Home Veneziano Miranese Nord Noale, commercio, nel centro e frazioni “stiamo valutando lo sconto Tari”

Noale, commercio, nel centro e frazioni “stiamo valutando lo sconto Tari”

E’ prevista la chiusura per tutto il periodo estivo, nelle ore serali, dell’accesso alle auto dalla Torre campanaria a Piazza Castello a Noale

Commercio

“In mancanza di un’azione concreta da parte del Governo che recepisca, in tempi brevi, le esigenze dei commercianti, si rischia il collasso di gran parte delle attività”. Lo dice Stefano Sorino assessore al commercio di Noale. “Molteplici – dice l’assessore- sono le proposte, finalizzate ad una riapertura delle attività commerciali nella “fase 2”, che le associazioni di categoria e le amministrazioni comunali hanno inviato a Governo e Regione. Sorino esprime la vicinanza dell’amministrazione ai suoi commercianti.

Noale, le misure prese a favore del commercio

In aprile, il Comune ha sottoscritto un documento insieme agli altri 43 sindaci della Città Metropolitana di Venezia, inviato al Governo e alla Regione, con il quale hanno chiesto interventi a sostegno dell’azione amministrativa e dei bilanci degli enti locali per praticare una serie di esenzioni alle attività e, più semplicemente, per attuare quanto viene ogni giorno richiesto dai vari decreti ed ordinanze, che anche ora in fase di riapertura sono complessi.
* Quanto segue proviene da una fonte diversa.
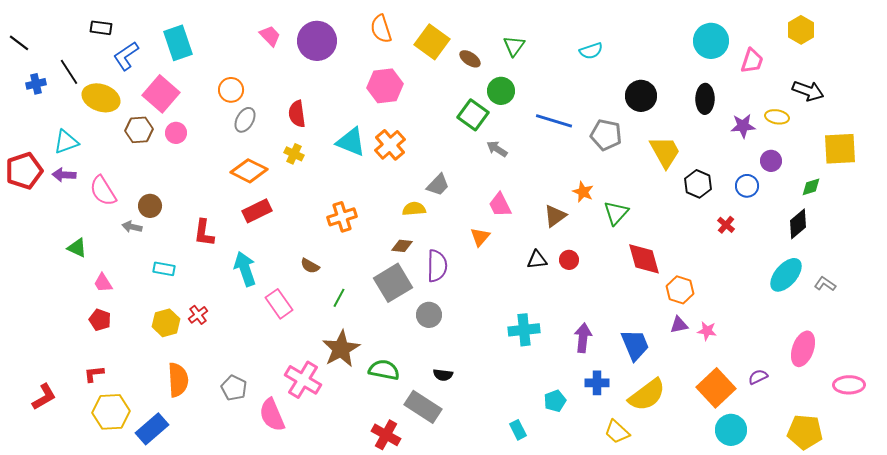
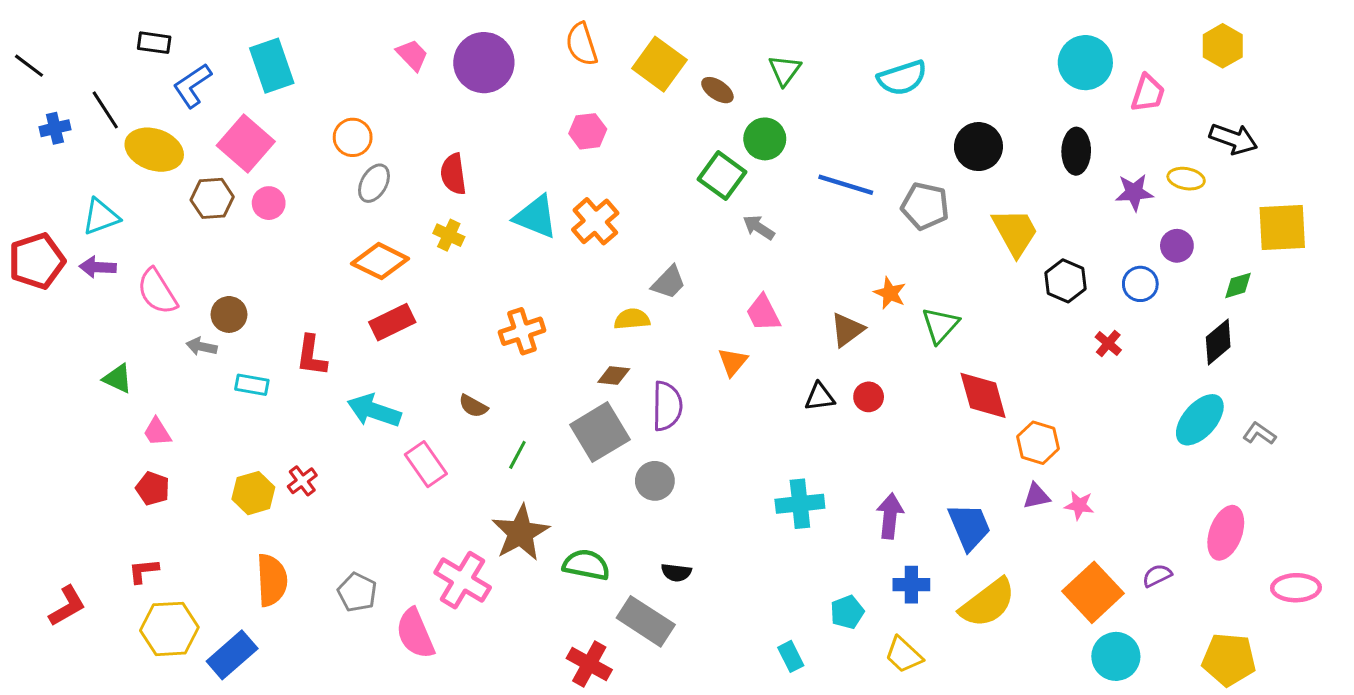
cyan semicircle: (591, 51) -> (902, 78), size x1.4
pink hexagon: (385, 86) -> (588, 131), size x0.7
cyan rectangle: (164, 269) -> (252, 385), moved
cyan arrow: (245, 269) -> (374, 411), turned -52
yellow trapezoid: (617, 432) -> (904, 655), moved

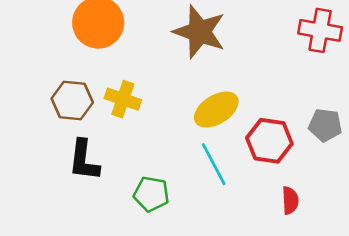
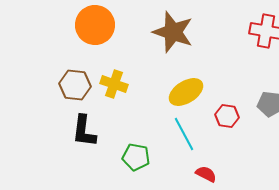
red hexagon: (269, 141) -> (227, 116), size x0.7
red semicircle: (290, 200) -> (206, 174), moved, turned -60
Un ulteriore documento #RimbalzaItalia di fine aprile, con “Misure per contrastare l’emergenza e ripartire con nuovo slancio nella Città Metropolitana di Venezia” è stato sottoscritto da oltre 60 associazioni di categoria: detta la linea da intraprendere in più settori, dal commercio al turismo, al mondo dell’impresa a quello dei trasporti. L’amministrazione comunale con delibera di giunta, ha posticipato di 90 giorni il pagamento della Tosap (Tassa Occupazione Suolo Pubblico) come prima azione di sostegno. Nell’attesa che il Governo, come promesso, pubblichi nei prossimi giorni l’ennesimo decreto, il Comune sta lavorando per sostenere anche la ripartenza con proposte per il settore: concessione gratuita fino ad ottobre di ampliamento del plateatico esistente su suolo pubblico e nuove concessioni per chi ne fosse privo, che consentano alle attività il rispetto dello distanziamento sociale e, allo stesso tempo, la possibilità di lavorare a pieno regime.

Ma non solo : è prevista la chiusura per tutto il periodo estivo, nelle ore serali, dell’accesso alle auto dalla Torre campanaria a Piazza Castello per mantenere la sicurezza e permettere ai cittadini di frequentare i locali, rispettando il distanziamento richiesto dalla normativa. In attesa del Decreto del Governo, se saranno confermati gli stanziamenti promessi ai comuni, si potranno valutare ulteriori azioni, condividendo con le associazioni di categoria tutti quegli interventi necessari a dare ossigeno alle attività locali, che rappresentano la vita nella città.

“Siamo vicini ai commercianti, ristoratori e a tutti coloro che hanno delle attività nel nostro Comune – conclude il sindaco Patrizia Andreotti – e che non hanno potuto lavorare. Cercheremo di fare il meglio di ciò che è nelle nostre possibilità, e non mancherà mai il nostro appoggio. Stiamo valutando affinché il Comune paghi la Tari (per i mesi di marzo, aprile e maggio) alle attività commerciali che hanno avuto l’obbligo di chiusura, per alcuni si parla di cifre intorno ai 6 mila euro”.